Korean Patent Registration No. 10-863680 discloses a technical structure of a device for removing radioactive pollutants in air for reducing the concentration of tritium in air contaminated with tritium which is a radioactive material in a nuclear power plant However, it differs from the complex airborne radioactive material removal device configured to automatically remove the radioactive material in real time according to the amount and concentration of the radioactive material.

Japanese Unexamined Patent Publication (Kokai) No. 1994-347593 discloses a related art in which radioactive gaseous waste is transferred from a main condenser to an hydrogen recombination container through an air extractor to recombine hydrogen gas and reduce the volume of the waste gas, It differs from the complex airborne radioactive material removal device configured to cool and dehumidify by transferring the gas to the dehumidifying cooler and to remove the radioactive material automatically in real time according to the amount and concentration of the air containing the radioactive material.

The problem to be solved by the present invention is to prevent worker exposure due to high-level radioactive material pollution sources generated in main facilities of nuclear power plant (pressurizer, steam generator, and reactor head lifting) It is urgent to develop mobile radioactive material removal equipment suitable for the characteristics of a nuclear power plant, and it is necessary to develop the particulate radioactive material (cobalt (Co), nickel, etc.) released from the main facilities of the primary system. There is provided a mobile complex type airborne radioactive material removal apparatus capable of effectively removing radioactive materials such as [(oxo (I) and the like], gaseous radioactive materials (such as argon, krypton, xenon etc.) .

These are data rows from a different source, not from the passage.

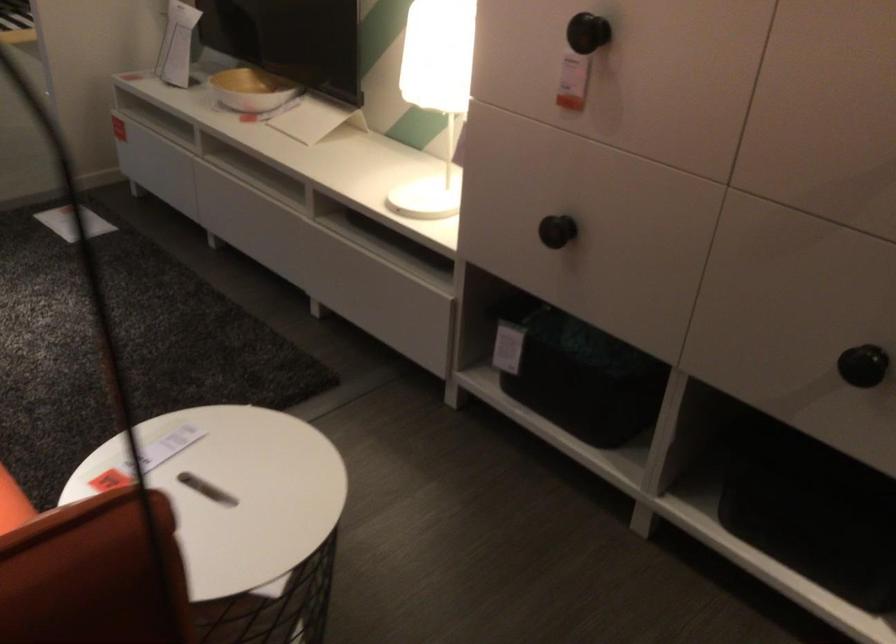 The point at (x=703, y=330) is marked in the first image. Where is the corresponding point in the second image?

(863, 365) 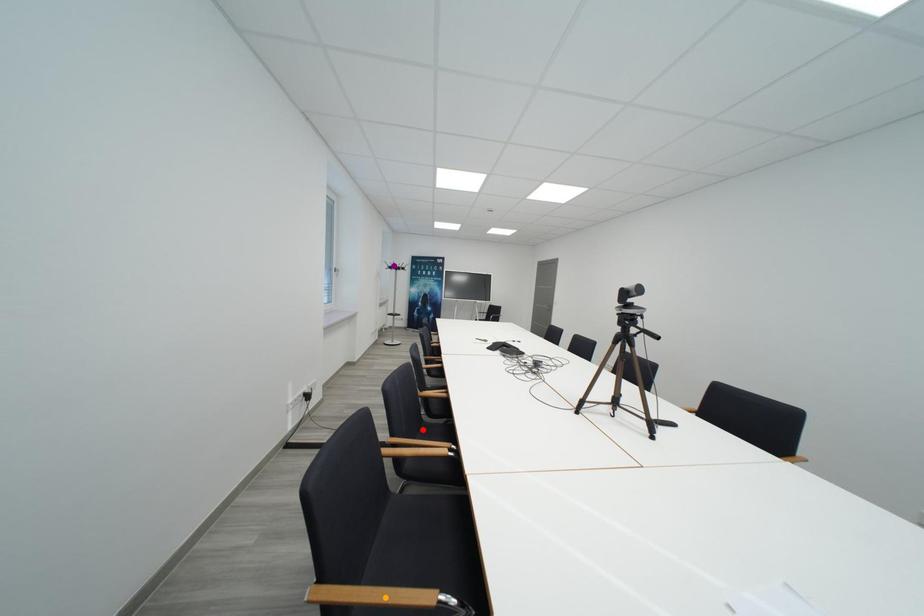 Order these from nearest to farthest:
1. orange point
2. purple point
3. red point

1. orange point
2. red point
3. purple point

Another problem to be solved by the apparatus for removing radioactive material in air according to the present invention is that it is small in size, easy to move and install, and can be conveniently used in a narrow space. Therefore, And the radioactive material generated in the head can be measured and removed in real time automatically according to concentration and amount.

Another problem to be solved by the present invention is that each processing unit has a structure that can be easily combined and separated and can be closed by itself, and after each radioactive material is collected, each sealed unit is divided into a plurality of And is stored in a closed room for a longer time than the half-life, thereby effectively removing radioactive materials.

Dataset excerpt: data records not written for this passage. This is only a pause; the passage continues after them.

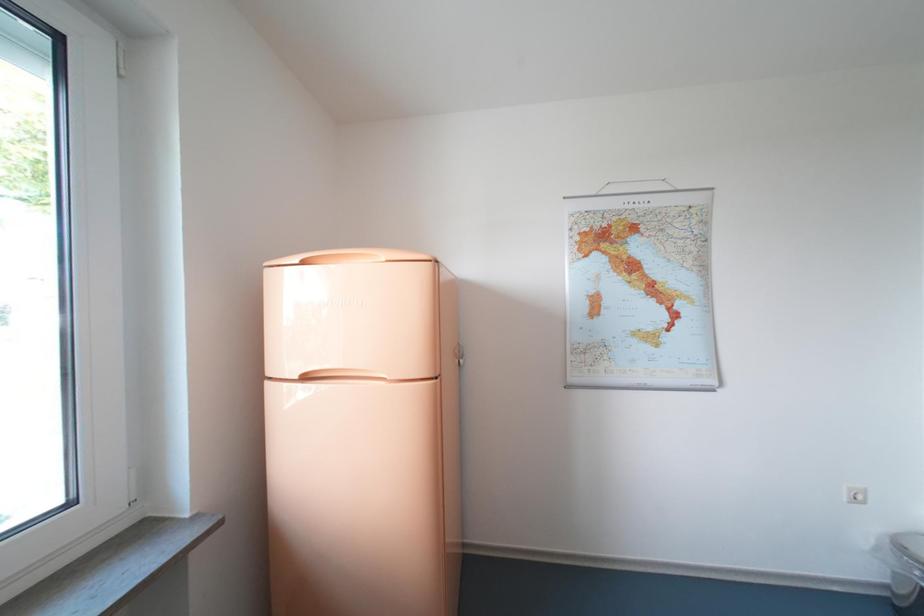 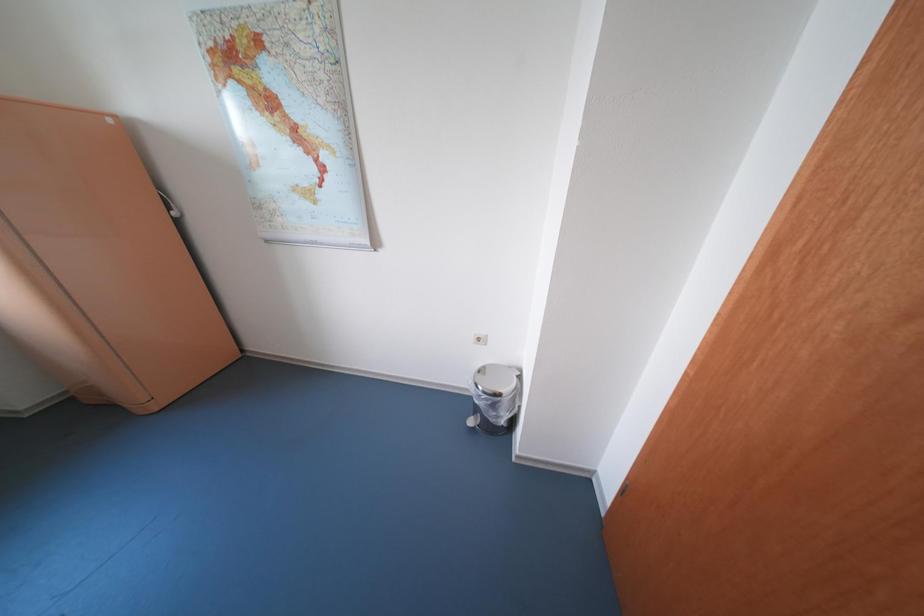 Question: The images are taken continuously from a first-person perspective. In which direction are you moving?

Choices:
 (A) Left
 (B) Right
 (C) Forward
 (D) Backward

Answer: (B)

Another problem to be solved by the present invention is to allow the adsorbent to be reused after the storage period has elapsed after the adsorbent is subjected to a thermal desorption / regeneration process.

In order to achieve the above object, in order to achieve the above-mentioned object, in order to achieve the above-mentioned object, in the process of preventing radioactive material in the air during the planned preventive maintenance period of the nuclear power plant, The present invention also provides an apparatus for removing radioactive substances in a mobile complex type air which can be easily applied according to the types and characteristics of the radioactive materials generated in the above three steps.

The present invention is also directed to a method for removing radioactive material in a mobile complex air system, which is applied step by step according to the present invention, in which the radioactive contamination generated in the primary system of a nuclear power plant (where nuclear fuel radioactive materials are generated) Air is planned to remove 99.98% or more of the radioactive material contained in the air generated in the primary system during the three phases of the process during the preventive maintenance period.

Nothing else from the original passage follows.